If French’s classically raunchy hits like “Pop That” and “Freaks” aren’t quite the holiday ambience you’re looking for, the Daptone Super Soul Review dishes out three nights of smooth funk, soul, and gospel at the Apollo Theater in Harlem, December 4–6. It’s the first time the Brooklyn-based label has brought its Soul Review to the city, and headliners include New York natives Charles Bradley, Sharon Jones and the Dap-Kings, and Afrobeat band Antibalas. Bradley, a relative newcomer to the music industry at age 66, is riding the success of his very excellent sophomore album, Victim of Love; before striking out on his own, he used to perform regularly in Brooklyn as a James Brown impersonator.

Siblings Rufus and Martha Wainwright will revive their holiday show, Noël Nights, December 17 and 18 at Town Hall in Manhattan after three years away from New York City. The concert follows in the tradition of their late mother Kate McGarrigle’s famous Christmas shows, and will feature a slew of yuletide appearances from the likes of Emmylou Harris, Cyndi Lauper, Renée Fleming, and, of course, a whole bunch of Wainwrights.

The punks, too, will be back home this holiday season. Marky Ramone is hosting a release party for his new autobiography, Punk Rock Blitzkrieg: My Life as a Ramone, and performing with Village Voice advice columnist, professional partier, and all-around rock Renaissance man Andrew W.K. at the Gramercy Theatre on January 17.

Brooklyn indie quartet Yellow Ostrich will play their final show as a band at Glasslands Gallery in Williamsburg on December 8, just weeks before the DIY venue and arts space shuts its doors forever on New Year’s Day. That same night, Landlady, an art-rock band based in Brooklyn that has garnered high praise from the likes of Pitchfork and the New York Times, brings its spasmodic blend of melodic rock and avant-garde arrangements to Mercury Lounge on the Lower East Side.

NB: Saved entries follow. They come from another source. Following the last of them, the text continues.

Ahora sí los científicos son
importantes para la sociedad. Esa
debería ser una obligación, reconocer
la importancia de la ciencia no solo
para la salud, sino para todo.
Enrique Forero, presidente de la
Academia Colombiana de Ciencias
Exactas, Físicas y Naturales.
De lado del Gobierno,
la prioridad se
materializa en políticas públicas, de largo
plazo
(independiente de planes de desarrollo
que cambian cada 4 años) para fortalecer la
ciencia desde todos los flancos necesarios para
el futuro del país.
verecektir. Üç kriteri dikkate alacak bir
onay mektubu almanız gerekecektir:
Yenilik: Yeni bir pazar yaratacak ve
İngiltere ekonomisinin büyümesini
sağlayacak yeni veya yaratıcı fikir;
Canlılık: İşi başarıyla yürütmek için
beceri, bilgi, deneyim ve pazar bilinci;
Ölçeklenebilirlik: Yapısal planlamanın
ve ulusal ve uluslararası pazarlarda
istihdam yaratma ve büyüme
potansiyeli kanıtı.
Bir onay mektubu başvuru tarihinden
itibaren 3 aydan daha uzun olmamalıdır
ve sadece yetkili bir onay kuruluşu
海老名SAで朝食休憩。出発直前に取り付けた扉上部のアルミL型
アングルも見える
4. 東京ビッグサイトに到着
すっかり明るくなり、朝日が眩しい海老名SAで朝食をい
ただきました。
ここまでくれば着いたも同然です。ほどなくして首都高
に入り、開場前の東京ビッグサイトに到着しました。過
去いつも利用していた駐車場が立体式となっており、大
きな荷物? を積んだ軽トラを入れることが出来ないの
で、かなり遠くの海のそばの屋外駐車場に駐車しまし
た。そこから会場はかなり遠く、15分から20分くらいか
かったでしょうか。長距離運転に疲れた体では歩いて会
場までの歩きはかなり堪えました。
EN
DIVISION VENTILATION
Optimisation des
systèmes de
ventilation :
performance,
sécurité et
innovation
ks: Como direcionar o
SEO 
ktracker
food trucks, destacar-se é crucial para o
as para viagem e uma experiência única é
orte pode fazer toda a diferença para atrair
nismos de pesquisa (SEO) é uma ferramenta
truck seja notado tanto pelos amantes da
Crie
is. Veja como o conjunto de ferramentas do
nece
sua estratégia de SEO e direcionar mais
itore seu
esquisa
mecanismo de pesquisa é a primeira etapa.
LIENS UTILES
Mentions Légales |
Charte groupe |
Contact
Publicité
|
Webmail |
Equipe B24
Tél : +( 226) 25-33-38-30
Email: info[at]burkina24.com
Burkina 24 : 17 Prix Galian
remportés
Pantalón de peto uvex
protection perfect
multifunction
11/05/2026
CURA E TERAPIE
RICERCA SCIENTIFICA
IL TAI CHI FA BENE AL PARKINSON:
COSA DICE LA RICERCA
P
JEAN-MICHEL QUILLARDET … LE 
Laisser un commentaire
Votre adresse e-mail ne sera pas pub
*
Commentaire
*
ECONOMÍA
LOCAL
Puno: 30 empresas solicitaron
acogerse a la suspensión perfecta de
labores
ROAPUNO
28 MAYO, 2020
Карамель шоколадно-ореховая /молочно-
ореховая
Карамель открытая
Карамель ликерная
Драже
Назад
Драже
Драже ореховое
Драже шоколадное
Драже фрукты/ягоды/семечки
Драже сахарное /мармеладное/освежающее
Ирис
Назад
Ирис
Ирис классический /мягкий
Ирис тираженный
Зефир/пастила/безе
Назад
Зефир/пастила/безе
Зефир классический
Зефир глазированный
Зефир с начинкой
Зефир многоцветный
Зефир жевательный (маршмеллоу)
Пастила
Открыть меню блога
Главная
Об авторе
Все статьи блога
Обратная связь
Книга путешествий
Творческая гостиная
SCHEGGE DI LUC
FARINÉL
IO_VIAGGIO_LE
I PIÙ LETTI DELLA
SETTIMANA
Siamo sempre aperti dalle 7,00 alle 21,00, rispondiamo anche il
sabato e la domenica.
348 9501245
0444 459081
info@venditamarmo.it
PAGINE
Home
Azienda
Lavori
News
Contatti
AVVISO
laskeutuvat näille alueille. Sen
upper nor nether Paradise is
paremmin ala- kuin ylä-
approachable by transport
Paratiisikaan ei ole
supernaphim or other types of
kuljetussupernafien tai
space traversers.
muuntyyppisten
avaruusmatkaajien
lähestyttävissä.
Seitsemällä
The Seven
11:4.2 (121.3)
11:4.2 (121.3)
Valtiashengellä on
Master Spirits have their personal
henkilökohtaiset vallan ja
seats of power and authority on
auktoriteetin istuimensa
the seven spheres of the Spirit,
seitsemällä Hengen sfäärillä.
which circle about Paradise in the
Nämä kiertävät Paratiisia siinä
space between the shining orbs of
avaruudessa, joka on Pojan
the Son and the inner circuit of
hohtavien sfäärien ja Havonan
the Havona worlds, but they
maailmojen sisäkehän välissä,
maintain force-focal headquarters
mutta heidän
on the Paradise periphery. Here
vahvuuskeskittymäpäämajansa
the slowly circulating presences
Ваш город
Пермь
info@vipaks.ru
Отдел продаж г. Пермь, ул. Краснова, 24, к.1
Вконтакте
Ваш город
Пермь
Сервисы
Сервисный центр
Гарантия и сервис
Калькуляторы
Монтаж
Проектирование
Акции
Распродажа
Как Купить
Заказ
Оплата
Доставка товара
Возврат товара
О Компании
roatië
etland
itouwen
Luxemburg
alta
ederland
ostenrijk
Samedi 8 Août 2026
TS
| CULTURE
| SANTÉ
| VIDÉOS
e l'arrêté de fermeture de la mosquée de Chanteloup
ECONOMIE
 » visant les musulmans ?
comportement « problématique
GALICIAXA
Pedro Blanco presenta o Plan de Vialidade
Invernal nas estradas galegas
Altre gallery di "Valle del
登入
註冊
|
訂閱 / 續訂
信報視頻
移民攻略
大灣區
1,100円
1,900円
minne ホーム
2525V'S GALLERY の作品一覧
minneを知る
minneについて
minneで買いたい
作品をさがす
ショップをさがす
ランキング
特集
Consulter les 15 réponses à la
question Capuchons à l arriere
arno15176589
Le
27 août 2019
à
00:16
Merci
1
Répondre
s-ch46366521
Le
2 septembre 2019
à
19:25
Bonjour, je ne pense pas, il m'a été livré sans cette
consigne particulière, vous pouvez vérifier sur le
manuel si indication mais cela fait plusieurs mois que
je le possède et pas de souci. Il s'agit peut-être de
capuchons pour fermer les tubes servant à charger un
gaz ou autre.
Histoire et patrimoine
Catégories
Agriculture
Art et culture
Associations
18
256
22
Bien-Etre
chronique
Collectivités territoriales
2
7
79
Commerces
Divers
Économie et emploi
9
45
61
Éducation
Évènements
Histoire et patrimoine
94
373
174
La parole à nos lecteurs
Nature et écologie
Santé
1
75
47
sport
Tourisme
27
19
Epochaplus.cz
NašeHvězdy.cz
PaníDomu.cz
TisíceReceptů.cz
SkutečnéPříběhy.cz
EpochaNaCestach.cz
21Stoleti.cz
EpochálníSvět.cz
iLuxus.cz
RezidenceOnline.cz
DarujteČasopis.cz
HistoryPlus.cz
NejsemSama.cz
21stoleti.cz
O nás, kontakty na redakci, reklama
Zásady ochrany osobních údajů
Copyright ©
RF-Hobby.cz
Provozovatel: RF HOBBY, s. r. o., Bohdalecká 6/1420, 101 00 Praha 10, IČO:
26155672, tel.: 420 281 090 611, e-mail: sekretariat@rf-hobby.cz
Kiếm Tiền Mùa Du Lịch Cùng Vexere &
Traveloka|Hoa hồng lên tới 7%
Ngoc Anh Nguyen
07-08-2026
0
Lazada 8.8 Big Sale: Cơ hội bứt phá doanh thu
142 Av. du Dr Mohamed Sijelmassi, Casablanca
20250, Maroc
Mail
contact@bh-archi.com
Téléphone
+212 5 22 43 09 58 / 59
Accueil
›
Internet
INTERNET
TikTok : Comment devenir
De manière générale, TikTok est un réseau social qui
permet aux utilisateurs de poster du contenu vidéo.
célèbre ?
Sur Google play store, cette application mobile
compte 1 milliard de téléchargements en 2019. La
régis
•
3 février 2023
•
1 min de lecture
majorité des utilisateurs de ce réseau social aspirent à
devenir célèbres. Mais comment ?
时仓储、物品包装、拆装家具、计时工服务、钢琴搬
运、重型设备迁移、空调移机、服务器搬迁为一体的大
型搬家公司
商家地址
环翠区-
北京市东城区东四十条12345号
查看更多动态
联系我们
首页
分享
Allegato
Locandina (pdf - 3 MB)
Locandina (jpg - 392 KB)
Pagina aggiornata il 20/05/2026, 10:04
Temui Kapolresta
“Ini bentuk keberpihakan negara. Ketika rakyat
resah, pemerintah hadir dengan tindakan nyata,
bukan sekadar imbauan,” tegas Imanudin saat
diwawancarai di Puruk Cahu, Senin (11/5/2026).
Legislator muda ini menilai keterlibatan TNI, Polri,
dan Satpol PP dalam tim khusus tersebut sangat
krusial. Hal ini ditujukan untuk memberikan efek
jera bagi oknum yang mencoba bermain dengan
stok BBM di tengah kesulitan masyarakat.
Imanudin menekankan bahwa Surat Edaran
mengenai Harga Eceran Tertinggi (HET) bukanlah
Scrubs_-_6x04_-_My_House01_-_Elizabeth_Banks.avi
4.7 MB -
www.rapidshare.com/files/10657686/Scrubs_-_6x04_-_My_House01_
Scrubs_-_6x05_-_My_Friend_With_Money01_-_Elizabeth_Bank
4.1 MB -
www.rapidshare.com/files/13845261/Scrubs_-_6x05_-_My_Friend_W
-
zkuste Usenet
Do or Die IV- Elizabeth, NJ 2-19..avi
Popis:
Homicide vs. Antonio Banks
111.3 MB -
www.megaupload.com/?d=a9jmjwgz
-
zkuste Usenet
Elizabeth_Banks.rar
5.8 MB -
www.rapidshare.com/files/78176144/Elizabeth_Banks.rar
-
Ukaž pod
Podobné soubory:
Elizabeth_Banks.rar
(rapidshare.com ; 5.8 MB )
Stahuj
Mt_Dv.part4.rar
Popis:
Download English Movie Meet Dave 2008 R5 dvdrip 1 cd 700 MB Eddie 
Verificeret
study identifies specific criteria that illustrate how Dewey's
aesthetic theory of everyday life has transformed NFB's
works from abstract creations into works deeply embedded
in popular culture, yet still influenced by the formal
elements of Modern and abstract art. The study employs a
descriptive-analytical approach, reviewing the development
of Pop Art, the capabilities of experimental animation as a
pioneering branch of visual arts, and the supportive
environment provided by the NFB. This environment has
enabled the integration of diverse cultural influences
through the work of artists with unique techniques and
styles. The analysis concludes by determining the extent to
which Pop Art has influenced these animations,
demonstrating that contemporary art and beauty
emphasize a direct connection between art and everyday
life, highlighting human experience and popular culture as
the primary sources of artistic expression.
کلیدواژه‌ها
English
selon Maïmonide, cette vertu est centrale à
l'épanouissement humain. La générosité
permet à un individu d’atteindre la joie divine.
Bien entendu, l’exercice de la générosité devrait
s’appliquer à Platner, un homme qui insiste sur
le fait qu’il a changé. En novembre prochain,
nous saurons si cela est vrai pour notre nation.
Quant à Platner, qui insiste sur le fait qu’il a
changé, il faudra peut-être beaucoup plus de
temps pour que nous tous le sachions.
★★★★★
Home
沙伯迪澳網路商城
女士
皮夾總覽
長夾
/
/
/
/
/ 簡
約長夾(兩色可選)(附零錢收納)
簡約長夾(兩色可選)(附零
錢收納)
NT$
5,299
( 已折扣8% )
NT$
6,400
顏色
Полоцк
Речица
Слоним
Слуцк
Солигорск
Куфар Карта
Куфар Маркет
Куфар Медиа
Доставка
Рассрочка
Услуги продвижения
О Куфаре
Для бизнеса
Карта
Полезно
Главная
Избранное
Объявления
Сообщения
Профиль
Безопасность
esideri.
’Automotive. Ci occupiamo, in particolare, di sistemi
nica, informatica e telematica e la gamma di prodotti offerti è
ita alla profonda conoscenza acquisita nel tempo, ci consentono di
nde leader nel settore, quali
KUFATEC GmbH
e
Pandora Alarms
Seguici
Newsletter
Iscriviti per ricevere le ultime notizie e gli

On December 21, the Front Bottoms, one of the bands leading the so-called “emo revival,” partner with BrooklynVegan to host the Champagne Jam, a three-floor holiday party at Manhattan’s Webster Hall. The festivities will also feature Brooklyn’s Kevin Devine & the Goddamn Band, the Hold Steady’s Craig Finn, punk band the So So Glos, and more. And on December 30, Chumped, a self-described “bummer punk” band from Brooklyn, cap off 2014 at the Acheron in East Williamsburg.

While perhaps more artists call New York City home than any other place on earth, the good ones spend most of the year on the road, spreading the gospel to the masses. Between recording sessions and long, exhausting tours out west, a show in Manhattan or an impromptu gig in Brooklyn becomes as rare as a trip back home to see your parents. Let’s all try to make the most of the time we have together.